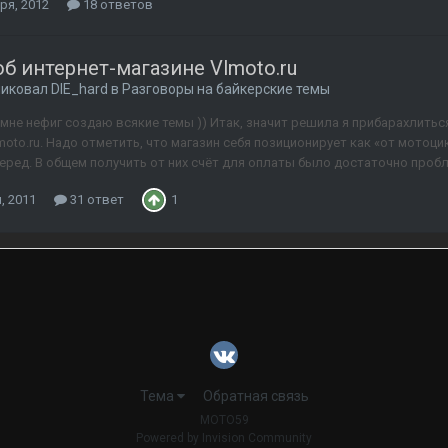
ря, 2012
18 ответов
б интернет-магазине Vlmoto.ru
ликовал
DIE_hard
в
Разговоры на байкерские темы
мне нефиг создаю всякие темы )) Итак, значит решила я прибарахлитьс
moto.ru. Надо отметить, что магазин себя позиционирует как «от мотоци
еред. В общем получить от них счёт для оплаты было достаточно пробл
, 2011
31 ответ
1
Тема
Обратная связь
MOTO59
Powered by Invision Community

Problem to work on: Make an exact copy of the records above, with the pictures left out.

Answer:
ря, 2012
18 ответов
б интернет-магазине Vlmoto.ru
ликовал
DIE_hard
в
Разговоры на байкерские темы
мне нефиг создаю всякие темы )) Итак, значит решила я прибарахлитьс
moto.ru. Надо отметить, что магазин себя позиционирует как «от мотоци
еред. В общем получить от них счёт для оплаты было достаточно пробл
, 2011
31 ответ
1
Тема
Обратная связь
MOTO59
Powered by Invision Community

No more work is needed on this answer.